Photo by Richard Keene, Ltd., Derby
PICTURE GALLERY, HARDWICK HALL
(Showing the fireplace and a portrait of Mary Queen of Scots)
Page 354
There is another smaller portrait of her, in her Countess’s coronet and an ermine tippet, which is rather more gracious in expression than the stiff, beruffed, matronly picture above mentioned. Close about her are her husbands—all save Barlow. Most comfortable of these is Sir William Cavendish, sturdy, bearded, and well-liking, in his furred robe and flat cap. Close by, and matching the figure of Arabella Stuart in sheer pathos, is that of the quiet, childless Grace Talbot, whom Fate so soon made the widow of the much-travelled Henry Cavendish. It is that of a dumpy little woman in black, holding in one hand a single pale eglantine—the flower of the Cavendishes. Her reddish-brown hair, her pale lips, a spinet of which the under portion of the open lid is faintly decorated with red-winged cherubs, and a dark green table-cloth, are the only scraps of colour in the sombre scheme. Her psalter, with diamond notation, lies open at the words “Sois moy seigneur ma garde et mon appuy, Car en toy gist toute mon esperance.”
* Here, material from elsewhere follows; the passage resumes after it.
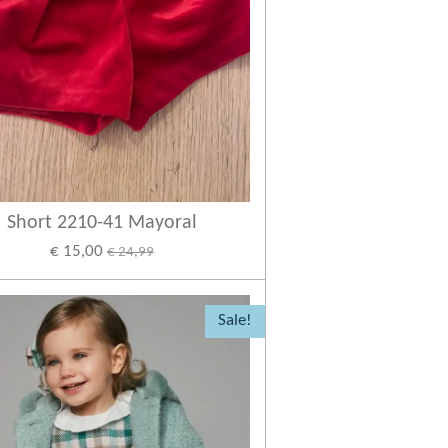
Short 2210-41 Mayoral
€ 15,00
€ 24,99
Sale!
In the same group one finds Burghley, rosy, astute, richly clad, a prince of dignitaries, than whom no statesman ever had richer experience of men and things, of power and place, of sovereigns and the royal caprice, who on the eve of death could still write to his first-born, over the trembling signature of “Your anguished father,” the words “Serve God by serving of the Queen, for all other service is indeed bondage to the devil.”
Very warm and full of life is the portrait of William Cavendish the younger, the Countess’s favourite son. To him in his right as first Earl and ancestor of the Dukes of Devonshire belongs, after his mother, the whole of this glorious gallery, typical of this magnificent house.